Write only how many lines in this data include "membres".

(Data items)
--------------------------------
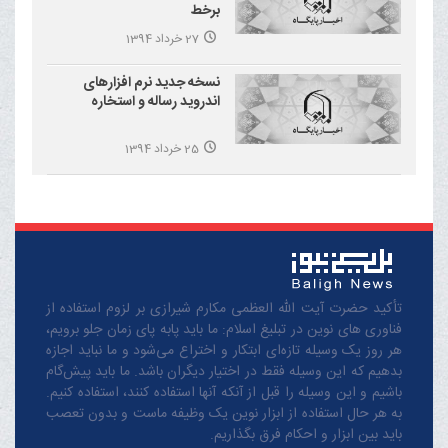
برخط
27 خرداد 1394
نسخه جدید نرم افزارهای
اندروید رساله و استخاره
25 خرداد 1394
تأکید حضرت آیت الله العظمی مکارم شیرازی بر لزوم استفاده از
فناوری های نوین در تبلیغ اسلام: ما باید پابه پای زمان جلو برویم،
هر روز یک وسیله تازه‌ای ابتکار و اختراع می‌شود و ما نباید اجازه
بدهیم که این وسیله فقط در اختیار دیگران باشد. ما باید پیش‌گام
باشیم و این وسیله را قبل از آنکه آنها استفاده کنند، استفاده کنیم.
به هر حال استفاده از ابزار نوین یک وظیفه ماست و بدون تعصب
باید بین ابزار و احکام فرق بگذاریم.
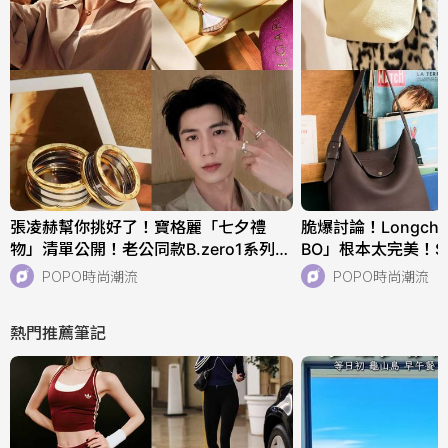
張凌赫幫你挑好了！寶格麗「七夕禮
脆爆討論！Longch
物」清單公開！老公同款B.zero1系列、
BO」根本太完美！
核桃們必收！
快衝店上試揹！
POPO時尚潮流
POPO時尚潮流
熱門推薦筆記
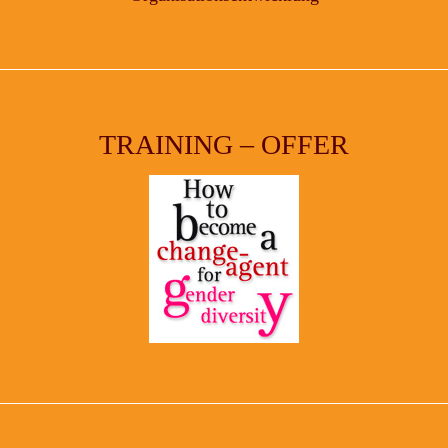
TRAINING – OFFER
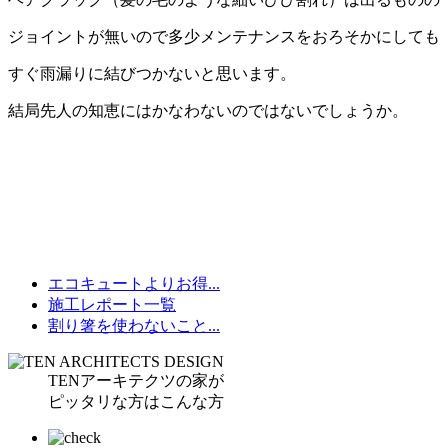
ジョイントが無いので多少メンテナンスをおろそかにしても
すぐ雨漏りに結びつかないと思います。
結局先人の知恵にはかなわないのではないでしょうか。
エコキュートよりお得...
施工レポート一覧
割り箸を使わないこと...
TENアーキテクツの家が
ピッタリな方はこんな方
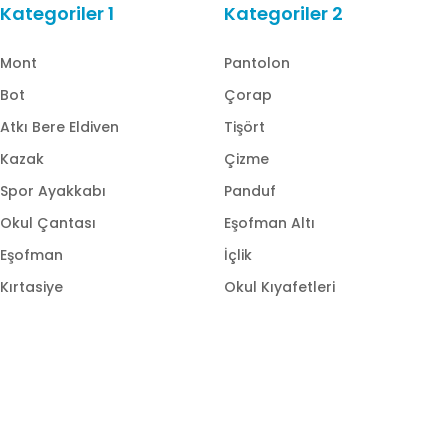
Kategoriler 1
Kategoriler 2
Mont
Pantolon
Bot
Çorap
Atkı Bere Eldiven
Tişört
Kazak
Çizme
Spor Ayakkabı
Panduf
Okul Çantası
Eşofman Altı
Eşofman
İçlik
Kırtasiye
Okul Kıyafetleri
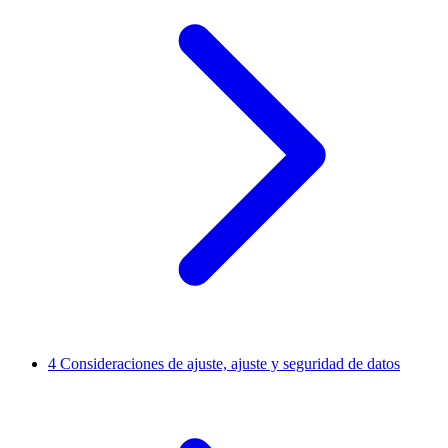
4
Consideraciones de ajuste, ajuste y seguridad de datos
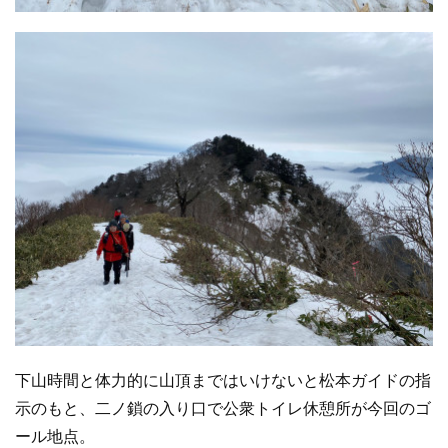
下山時間と体力的に山頂まではいけないと松本ガイドの指
示のもと、二ノ鎖の入り口で公衆トイレ休憩所が今回のゴ
ール地点。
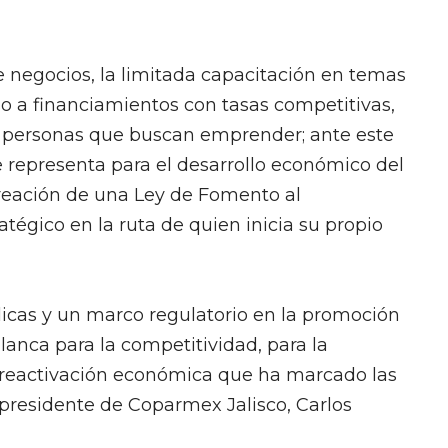
 negocios, la limitada capacitación en temas
o a financiamientos con tasas competitivas,
as personas que buscan emprender; ante este
representa para el desarrollo económico del
creación de una Ley de Fomento al
égico en la ruta de quien inicia su propio
licas y un marco regulatorio en la promoción
anca para la competitividad, para la
 reactivación económica que ha marcado las
 presidente de Coparmex Jalisco, Carlos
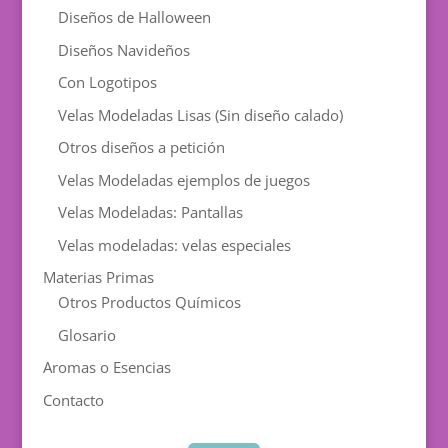
Diseños de Halloween
Diseños Navideños
Con Logotipos
Velas Modeladas Lisas (Sin diseño calado)
Otros diseños a petición
Velas Modeladas ejemplos de juegos
Velas Modeladas: Pantallas
Velas modeladas: velas especiales
Materias Primas
Otros Productos Químicos
Glosario
Aromas o Esencias
Contacto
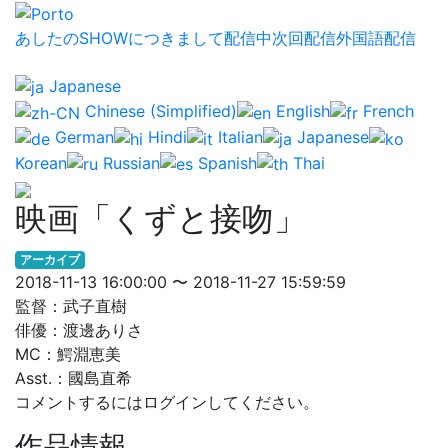
あしたのSHOWにつきまして
配信中
次回配信
外国語配信
Japanese
Chinese (Simplified)
English
French
German
Hindi
Italian
Japanese
Korean
Russian
Spanish
Thai
映画「くずと接吻」
アーカイブ
2018-11-13 16:00:00 〜 2018-11-27 15:59:59
監督：武子直樹
俳優：渡邊ありさ
MC：鰐淵恵美
Asst.：國島直希
コメントするにはログインしてください。
作品情報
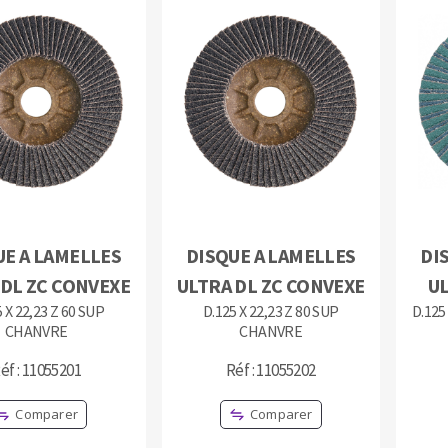
OUTILS COUPANTS
UE A LAMELLES
DISQUE A LAMELLES
DI
 DL ZC CONVEXE
ULTRA DL ZC CONVEXE
UL
 X 22,23 Z 60 SUP
D.125 X 22,23 Z 80 SUP
D.125
CHANVRE
CHANVRE
éf : 11055201
Réf : 11055202
Comparer
Comparer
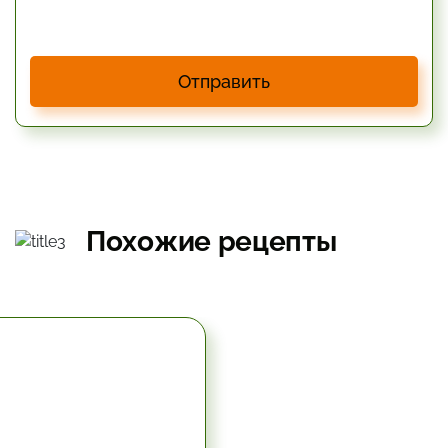
Отправить
Похожие рецепты
5.67 час.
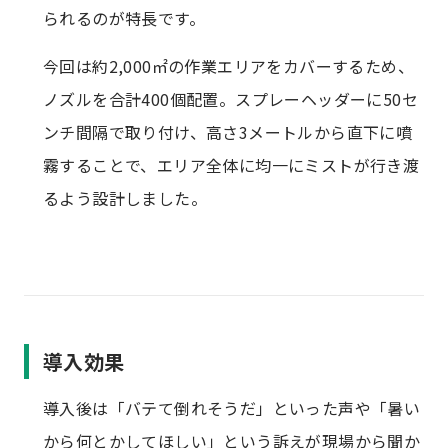
られるのが特長です。
今回は約2,000㎡の作業エリアをカバーするため、
ノズルを合計400個配置。スプレーヘッダーに50セ
ンチ間隔で取り付け、高さ3メートルから直下に噴
霧することで、エリア全体に均一にミストが行き渡
るよう設計しました。
導入効果
導入後は「バテて倒れそうだ」といった声や「暑い
から何とかしてほしい」という訴えが現場から聞か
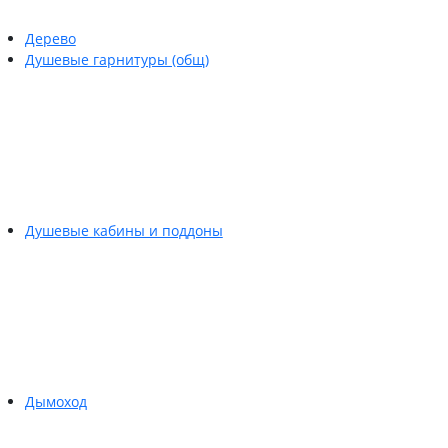
Дерево
Душевые гарнитуры (общ)
Душевые кабины и поддоны
Дымоход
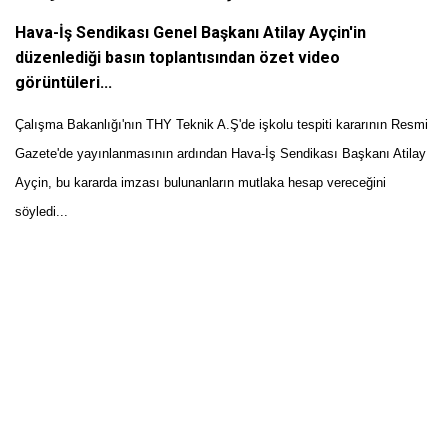
Hava-İş Sendikası Genel Başkanı Atilay Ayçin'in
düzenlediği basın toplantısından özet video
görüntüleri...
Çalışma Bakanlığı'nın THY Teknik A.Ş'de işkolu tespiti kararının Resmi
Gazete'de yayınlanmasının ardından Hava-İş Sendikası Başkanı Atilay
Ayçin, bu kararda imzası bulunanların mutlaka hesap vereceğini
söyledi...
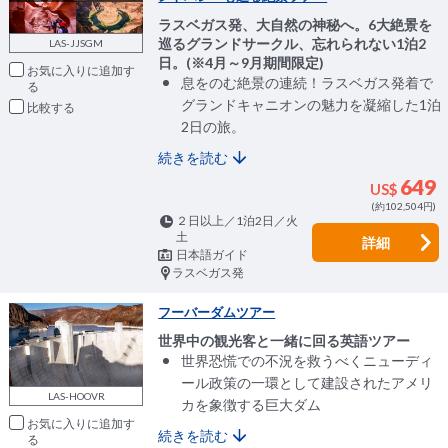
ラスベガス発、大自然の神秘へ。6大絶景を
巡るグランドサークル、忘れられない1泊2
LAS-JJSGM
日。(※4月～9月期間限定)
お気に入りに追加
息をのむ絶景の連続！ラスベガス発着で
グランドキャニオンの魅力を凝縮した1泊
比較
2日の旅。
続きを読む
649
US$
(約102,504円)
２日以上／1泊2日／火
土
詳細
日本語ガイド
ラスベガス発
フーバーダムツアー
世界中の観光客と一緒に回る英語ツアー
世界恐慌での不況を救うべくニューディ
ール政策の一環として建設されたアメリ
LAS-HOOVR
カを象徴する巨大ダム
お気に入りに追加
続きを読む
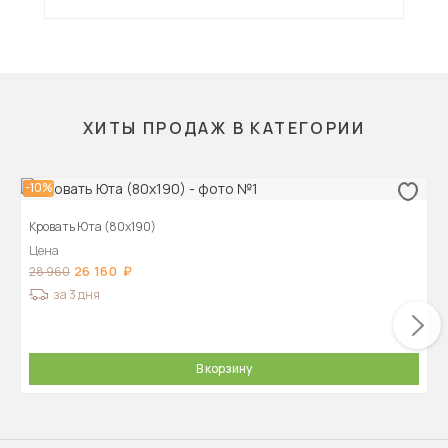
подъемным механизмом и матрасом АСТРА
ХИТЫ ПРОДАЖ В КАТЕГОРИИ
-10%
Кровать Юта (80х190)
Цена
26 160
28 960
за 3 дня
В корзину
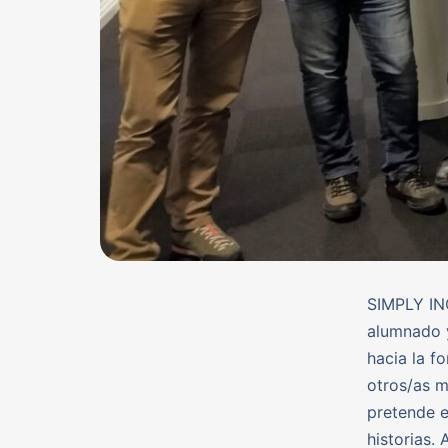
SIMPLY IN
alumnado y
hacia la f
otros/as m
pretende 
historias.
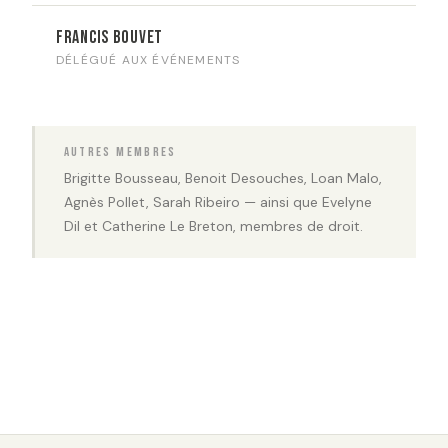
Francis Bouvet
DÉLÉGUÉ AUX ÉVÉNEMENTS
Autres membres
Brigitte Bousseau, Benoit Desouches, Loan Malo,
Agnès Pollet, Sarah Ribeiro — ainsi que Evelyne
Dil et Catherine Le Breton, membres de droit.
--------------------------------
EXPECTED ANSWER: 2